══ Available data ══

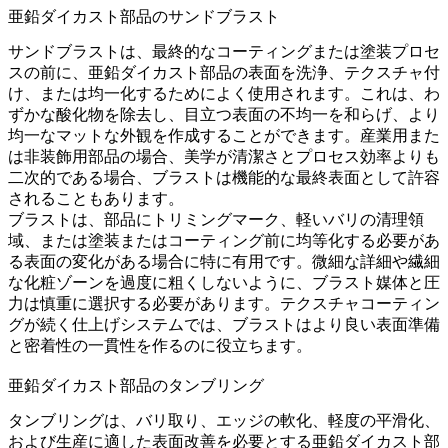
亜鉛ダイカスト部品のサンドブラスト
サンドブラスト
は、最終的なコーティングまたは塗装プロセ
スの前に、亜鉛ダイカスト部品の表面を洗浄、テクスチャ付
け、または均一化するためによく使用されます。これは、わ
ずかな酸化物を除去し、目立つ表面の不均一を和らげ、より
均一なマットな外観を作成することができます。産業用また
は非装飾用部品の場合、美学が清潔さとプロセス効率よりも
二次的である場合、ブラストは機能的な最終表面として許容
されることもあります。
ブラストは、部品にトリミングマーク、軽いバリの清理領
域、または塗装またはコーティング前に均等化する必要があ
る表面の変化がある場合に特に有用です。微細な詳細や繊細
な化粧ゾーンを過度に粗くしないように、ブラスト媒体と圧
力は慎重に選択する必要があります。テクスチャコーティン
グが続く仕上げシステムでは、ブラストはより良い表面準備
と密着性の一貫性を作るのに役立ちます。
亜鉛ダイカスト部品のタンブリング
タンブリング
は、バリ取り、エッジの軟化、軽度の平滑化、
および生産に適した表面改善を必要とする亜鉛ダイカスト部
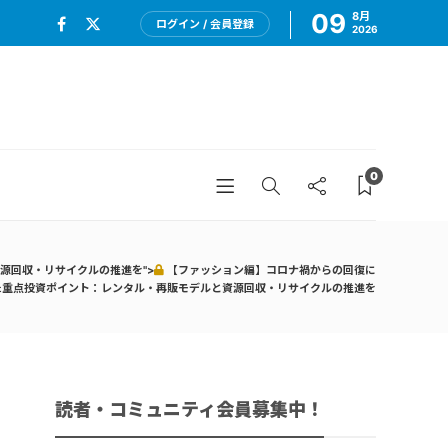
09
8月
ログイン / 会員登録
2026
0
源回収・リサイクルの推進を">
【ファッション編】コロナ禍からの回復に
た重点投資ポイント：レンタル・再販モデルと資源回収・リサイクルの推進を
読者・コミュニティ会員募集中！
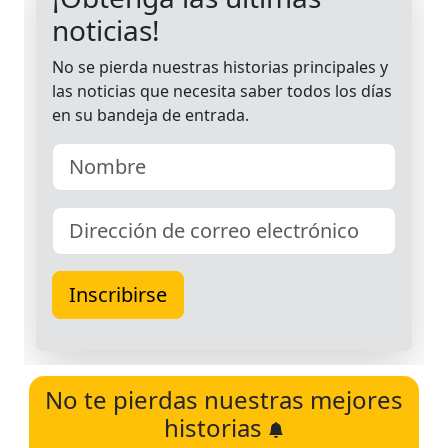
No te pierdas nuestras mejores
historias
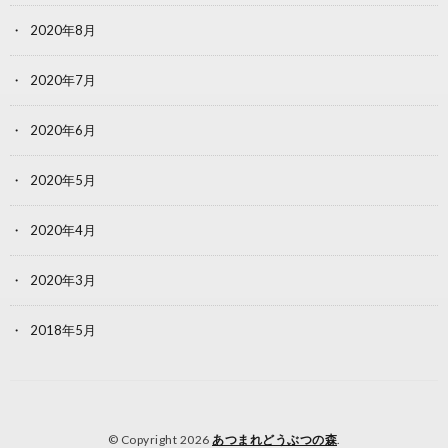
2020年8月
2020年7月
2020年6月
2020年5月
2020年4月
2020年3月
2018年5月
© Copyright 2026
あつまれどうぶつの森
.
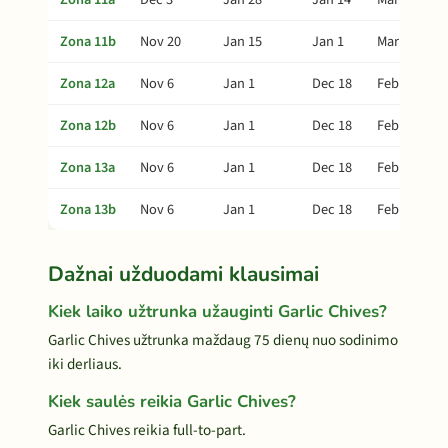
Zona 11b
Nov 20
Jan 15
Jan 1
Mar 1
Zona 12a
Nov 6
Jan 1
Dec 18
Feb 15
Zona 12b
Nov 6
Jan 1
Dec 18
Feb 15
Zona 13a
Nov 6
Jan 1
Dec 18
Feb 15
Zona 13b
Nov 6
Jan 1
Dec 18
Feb 15
Dažnai užduodami klausimai
Kiek laiko užtrunka užauginti Garlic Chives?
Garlic Chives užtrunka maždaug 75 dienų nuo sodinimo
iki derliaus.
Kiek saulės reikia Garlic Chives?
Garlic Chives reikia full-to-part.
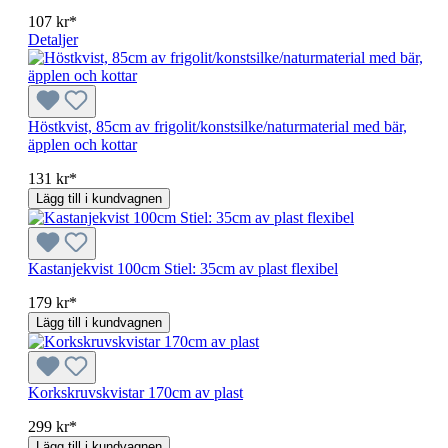
107 kr*
Detaljer
Höstkvist, 85cm av frigolit/konstsilke/naturmaterial med bär,
äpplen och kottar
131 kr*
Lägg till i kundvagnen
Kastanjekvist 100cm Stiel: 35cm av plast flexibel
179 kr*
Lägg till i kundvagnen
Korkskruvskvistar 170cm av plast
299 kr*
Lägg till i kundvagnen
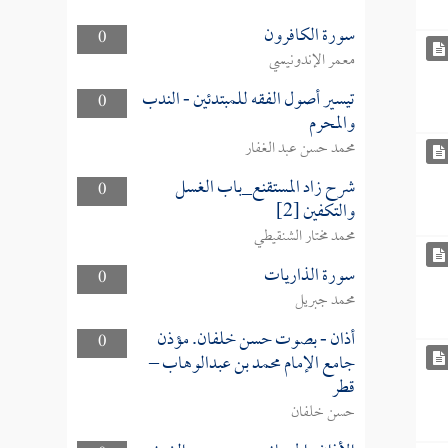
سورة الكافرون
0
معمر الإندونيسي
تيسير أصول الفقه للمبتدئين - الندب
0
والمحرم
محمد حسن عبد الغفار
شرح زاد المستقنع_باب الغسل
0
والتكفين [2]
محمد مختار الشنقيطي
سورة الذاريات
0
محمد جبريل
أذان - بصوت حسن خلفان. مؤذن
0
جامع الإمام محمد بن عبدالوهاب –
قطر
حسن خلفان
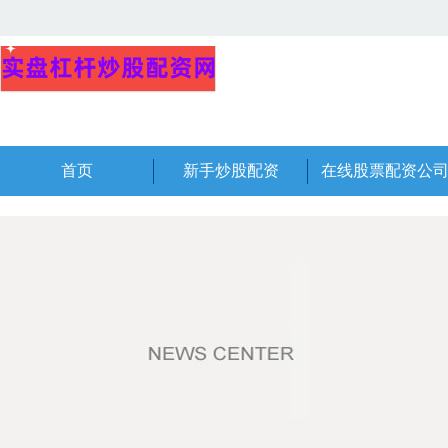
首页
新手炒股配资
在线股票配资公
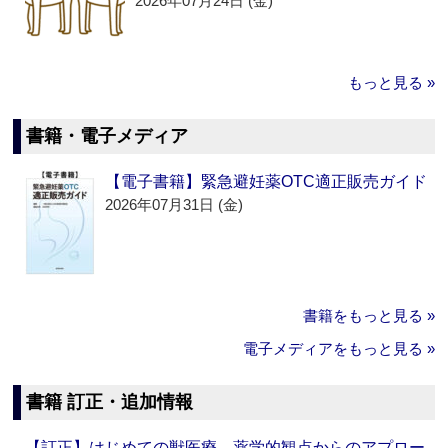
2026年07月24日 (金)
もっと見る »
書籍・電子メディア
【電子書籍】緊急避妊薬OTC適正販売ガイド
2026年07月31日 (金)
書籍をもっと見る »
電子メディアをもっと見る »
書籍 訂正・追加情報
【訂正】はじめての獣医療 薬学的観点からのアプロー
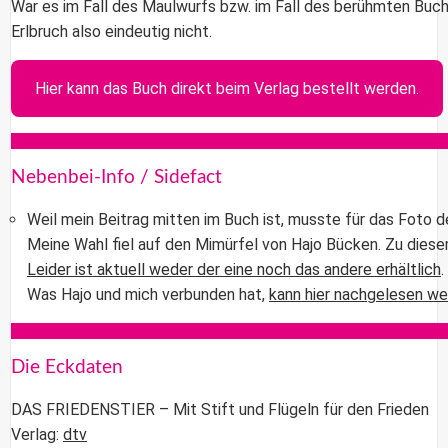
War es im Fall des Maulwurfs bzw. im Fall des berühmten Buc
Erlbruch also eindeutig nicht.
Hier kann das Buch direkt beim Verlag bestellt werden.
Nebenbei-Info / Sidefact
Weil mein Beitrag mitten im Buch ist, musste für das Foto d
Meine Wahl fiel auf den Mimürfel von Hajo Bücken. Zu diese
Leider ist aktuell weder der eine noch das andere erhältlich
.
Was Hajo und mich verbunden hat,
kann hier nachgelesen w
Die Eckdaten
DAS FRIEDENSTIER – Mit Stift und Flügeln für den Frieden
Verlag:
dtv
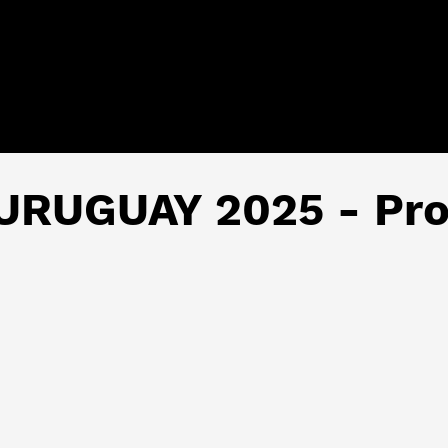
RUGUAY 2025 - Pro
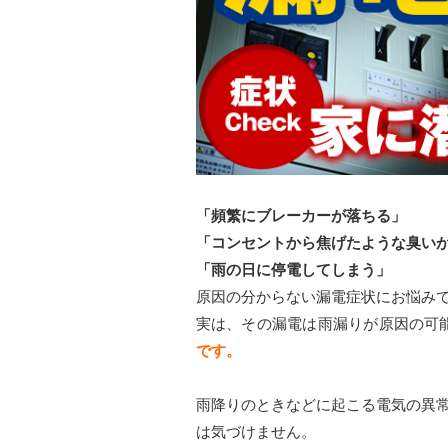
「頻繁にブレーカーが落ちる」
「コンセントから焦げたような臭い
「雨の日に停電してしまう」
原因の分からない漏電症状にお悩み
実は、その漏電は雨漏りが原因の可
です。
雨降りのときなどに起こる電気の異
は気づけません。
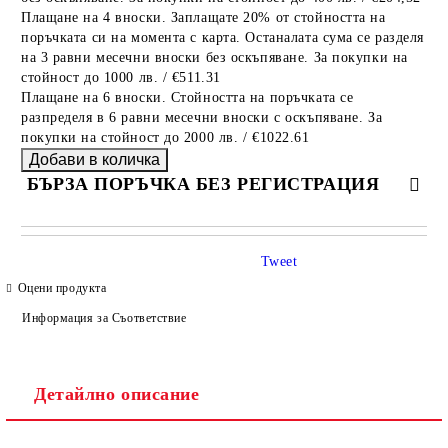
Плащане на 4 вноски. Заплащате 20% от стойността на
поръчката си на момента с карта. Останалата сума се разделя
на 3 равни месечни вноски без оскъпяване. За покупки на
стойност до 1000 лв. / €511.31
Плащане на 6 вноски. Стойността на поръчката се
разпределя в 6 равни месечни вноски с оскъпяване. За
покупки на стойност до 2000 лв. / €1022.61
БЪРЗА ПОРЪЧКА БЕЗ РЕГИСТРАЦИЯ
САМО ПОПЪЛНЕТЕ 4 ПОЛЕТА
Tweet
Оцени продукта
Информация за Съответствие
Детайлно описание
Ние ще се свържем с вас в рамките на работния ден.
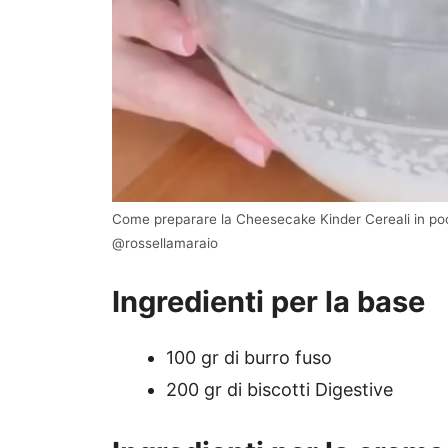
Come preparare la Cheesecake Kinder Cereali in poc
@rossellamaraio
Ingredienti per la base
100 gr di burro fuso
200 gr di biscotti Digestive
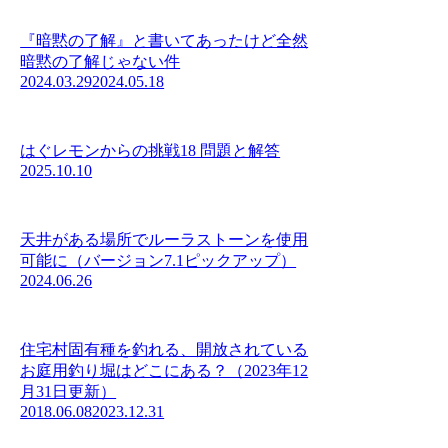
『暗黙の了解』と書いてあったけど全然
暗黙の了解じゃない件
2024.03.29
2024.05.18
はぐレモンからの挑戦18 問題と解答
2025.10.10
天井がある場所でルーラストーンを使用
可能に（バージョン7.1ピックアップ）
2024.06.26
住宅村固有種を釣れる、開放されている
お庭用釣り堀はどこにある？（2023年12
月31日更新）
2018.06.08
2023.12.31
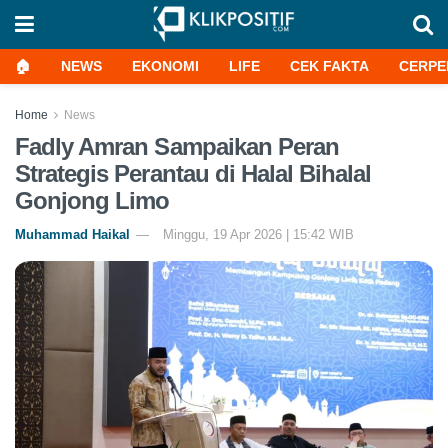
🏠
NEWS
EKONOMI
LIFE
CEK FAKTA
CERPE
Home
News
Fadly Amran Sampaikan Peran
Strategis Perantau di Halal Bihalal
Gonjong Limo
Muhammad Haikal
Minggu, 19 Apr 2026 | 15:42 WIB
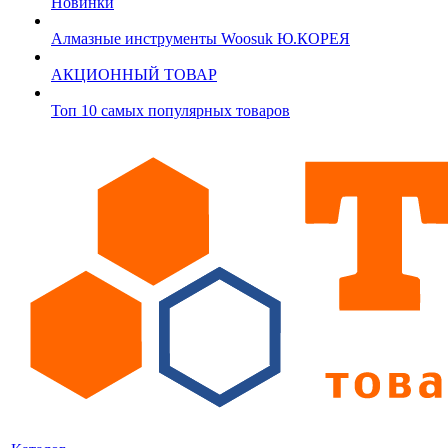
Новинки
Алмазные инструменты Woosuk Ю.КОРЕЯ
АКЦИОННЫЙ ТОВАР
Топ 10 самых популярных товаров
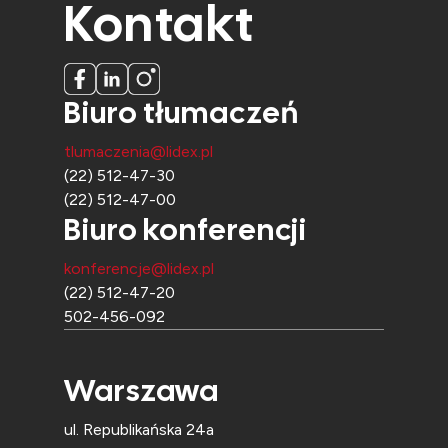
Kontakt
Biuro tłumaczeń
tlumaczenia@lidex.pl
(22) 512-47-30
(22) 512-47-00
Biuro konferencji
konferencje@lidex.pl
(22) 512-47-20
502-456-092
Warszawa
ul. Republikańska 24a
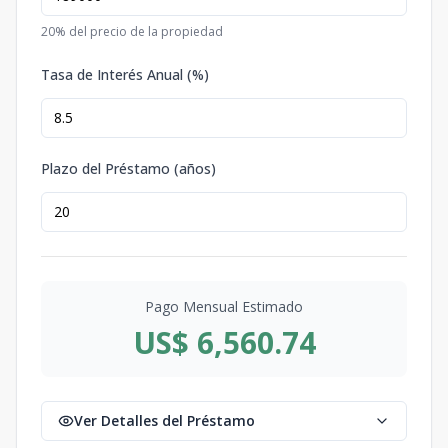
20
% del precio de la propiedad
Tasa de Interés Anual (%)
Plazo del Préstamo (años)
Pago Mensual Estimado
US$ 6,560.74
Ver Detalles del Préstamo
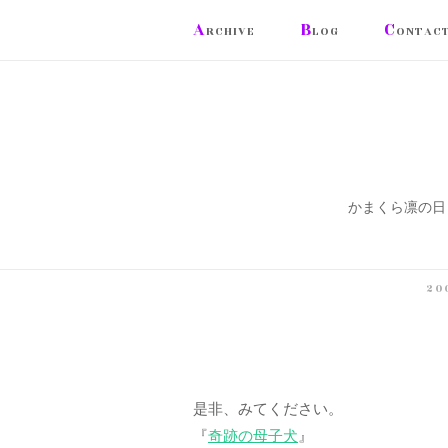
コ
A
B
C
RCHIVE
LOG
ONTAC
ン
テ
ン
ツ
へ
ス
かまくら凛の日
キ
ッ
プ
20
是非、みてください。
『
奇跡の母子犬
』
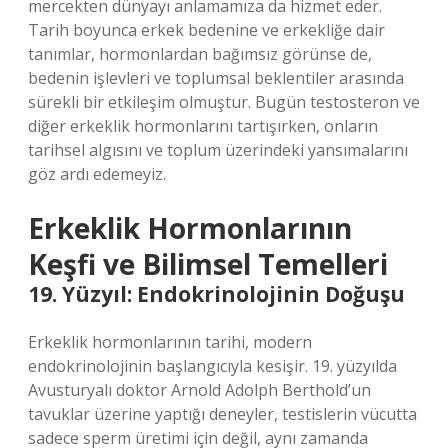
mercekten dünyayı anlamamıza da hizmet eder.
Tarih boyunca erkek bedenine ve erkekliğe dair
tanımlar, hormonlardan bağımsız görünse de,
bedenin işlevleri ve toplumsal beklentiler arasında
sürekli bir etkileşim olmuştur. Bugün testosteron ve
diğer erkeklik hormonlarını tartışırken, onların
tarihsel algısını ve toplum üzerindeki yansımalarını
göz ardı edemeyiz.
Erkeklik Hormonlarının
Keşfi ve Bilimsel Temelleri
19. Yüzyıl: Endokrinolojinin Doğuşu
Erkeklik hormonlarının tarihi, modern
endokrinolojinin başlangıcıyla kesişir. 19. yüzyılda
Avusturyalı doktor Arnold Adolph Berthold’un
tavuklar üzerine yaptığı deneyler, testislerin vücutta
sadece sperm üretimi için değil, aynı zamanda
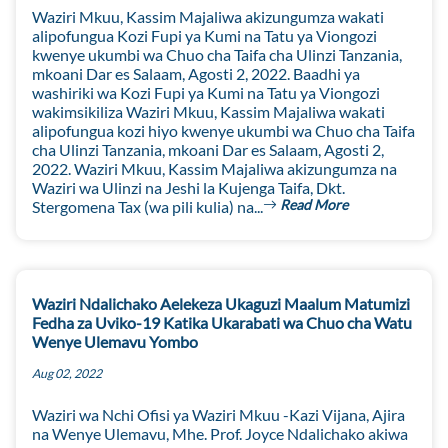
Waziri Mkuu, Kassim Majaliwa akizungumza wakati
alipofungua Kozi Fupi ya Kumi na Tatu ya Viongozi
kwenye ukumbi wa Chuo cha Taifa cha Ulinzi Tanzania,
mkoani Dar es Salaam, Agosti 2, 2022. Baadhi ya
washiriki wa Kozi Fupi ya Kumi na Tatu ya Viongozi
wakimsikiliza Waziri Mkuu, Kassim Majaliwa wakati
alipofungua kozi hiyo kwenye ukumbi wa Chuo cha Taifa
cha Ulinzi Tanzania, mkoani Dar es Salaam, Agosti 2,
2022. Waziri Mkuu, Kassim Majaliwa akizungumza na
Waziri wa Ulinzi na Jeshi la Kujenga Taifa, Dkt.
Read More
Stergomena Tax (wa pili kulia) na...
Waziri Ndalichako Aelekeza Ukaguzi Maalum Matumizi
Fedha za Uviko-19 Katika Ukarabati wa Chuo cha Watu
Wenye Ulemavu Yombo
Aug 02, 2022
Waziri wa Nchi Ofisi ya Waziri Mkuu -Kazi Vijana, Ajira
na Wenye Ulemavu, Mhe. Prof. Joyce Ndalichako akiwa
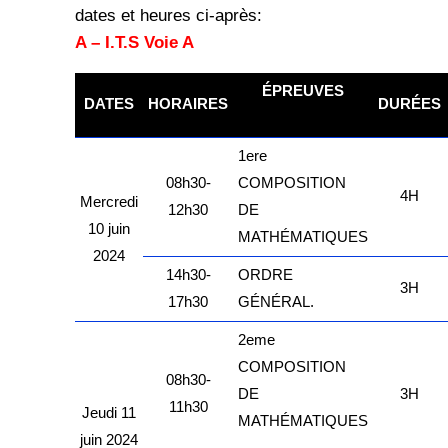
dates et heures ci-après:
A – I.T.S Voie A
ÉPREUVES
DATES
HORAIRES
DURÉES
kamerpower.com
1ere
08h30-
COMPOSITION
4H
Mercredi
12h30
DE
10 juin
MATHÉMATIQUES
2024
14h30-
ORDRE
3H
17h30
GÉNÉRAL.
2eme
COMPOSITION
08h30-
DE
3H
11h30
Jeudi 11
MATHÉMATIQUES
juin 2024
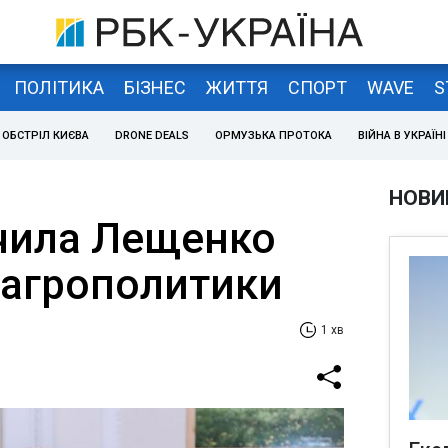
ПОЛІТИКА
БІЗНЕС
ЖИТТЯ
СПОРТ
WAVE
S
ОБСТРІЛ КИЄВА
DRONE DEALS
ОРМУЗЬКА ПРОТОКА
ВІЙНА В УКРАЇНІ
НОВИ
чила Лещенко
агрополитики
1 хв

═══

Among the records above, find the lines where the word "kann" appears and copy them.

Hier kann das Buch direkt beim Verlag bestellt werden.
kann hier nachgelesen w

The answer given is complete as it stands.